Coaches smooth transition home from the hospital
April 10, 2012By Taunya English
This fall, the federal government will cut Medicare payments to hospitals that have higher-than-expected readmission rates. Several medical centers in the region are testing pilot programs to prevent that financial penalty.
Frequent fliers are great customers in the airline industry. In health care, bounce-backs are a bad thing – costly and often preventable.
One of those working to prevent them is Lynette Newkirk, director of case management who helped develop the COACH -- Collaborating Options Across the Continuum of Healthcare -- program at South Jersey Healthcare in Vineland, N.J.
Newkirk says her hospital staff is communicating more with insurance providers, nursing homes, rehab centers and other extended-care facilities.
"Everybody is in this together. They are telling us we need to get together and work out smooth transitions of care for our patients, smooth handoffs," Newkirk said. "Everybody on the same page for this patient, and not functioning in silos anymore."

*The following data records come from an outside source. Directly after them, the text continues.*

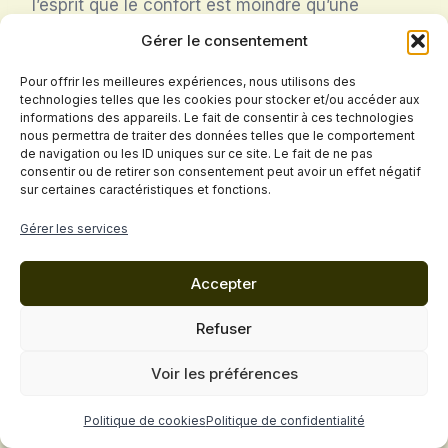
l’esprit que le confort est moindre qu’une
automobile
familiale classique. L’espace pour
Gérer le consentement
les passagers est important, mais peut être un
Pour offrir les meilleures expériences, nous utilisons des
frein pour une grande famille avec des enfants.
technologies telles que les cookies pour stocker et/ou accéder aux
informations des appareils. Le fait de consentir à ces technologies
nous permettra de traiter des données telles que le comportement
Il est essentiel de prendre en compte le niveau
de navigation ou les ID uniques sur ce site. Le fait de ne pas
de confort pour une utilisation familiale. Le
consentir ou de retirer son consentement peut avoir un effet négatif
sur certaines caractéristiques et fonctions.
niveau sonore dans l’habitacle peut importuner
les passagers. Le confort de conduite en ville
Gérer les services
peut être un frein. Mais c’est un défaut
largement compensé par le plaisir de conduire
Accepter
et la liberté que procure une Jeep Wrangler
Refuser
(YJ).
Voir les préférences
Quelles sont les meilleures
Politique de cookies
Politique de confidentialité
options pour un usage tout-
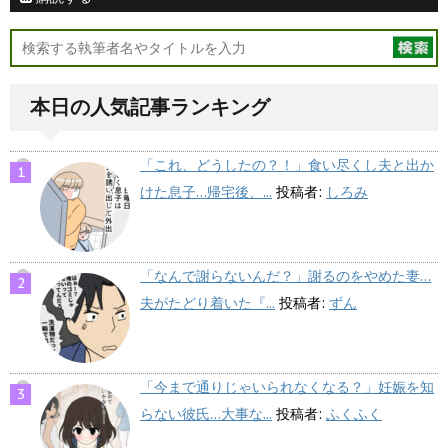
本日の人気記事ランキング
「これ、どうしたの？！」食い尽くし夫と出か
けた息子…帰宅後、...
投稿者:
しろみ
「なんで謝らないんだ？」謝るのをやめた妻…
夫がたどり着いた『...
投稿者:
ずん
「今まで通りじゃいられなくなる？」妊娠を知
らない彼氏…大事な...
投稿者:
ふくふく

South Jersey's coaches expedite follow-up visits for patients with a primary care doctor. When patients make that call, sometimes needed care never happens.
"They may go home and not call initially, wait a couple of days," Newkirk said. "They may call and say, 'I'm calling to make an appointment with the doctor' but not mention they were in the hospital, and those appointments can be delayed."
The COACH program begins with a case manager providing a bedside consultation before discharge, then there's an in-home visit within 24 hours to check prescriptions.
"We are reviewing the list that we have and we are asking the patient to pull together all the medicines in their home and make sure that it matches up," Newkirk said. "We also look in their cabinet and talk about the type things that they are eating that may contribute to them having a relapse in their condition."
About 300 patients have participated so far, and the readmission rate for the group has dropped by 18 percent.
Newkirk says she reorganized her department -- and reduced the number of managers -- to free up more people to work directly with COACH patients. For now, the program is focused on heart attack, pneumonia, chronic obstructive pulmonary disease, chronic bronchitis and heart failure.
Newkirk thinks the program is a success, but says without additional funding help it would be too costly to expand to other patients.
Avoiding bounce-backs is part of the federal health law plan to lower costs. A national study from 2003 and 2004 found that one in five Medicare patients landed back in the hospital within 30 days of discharge.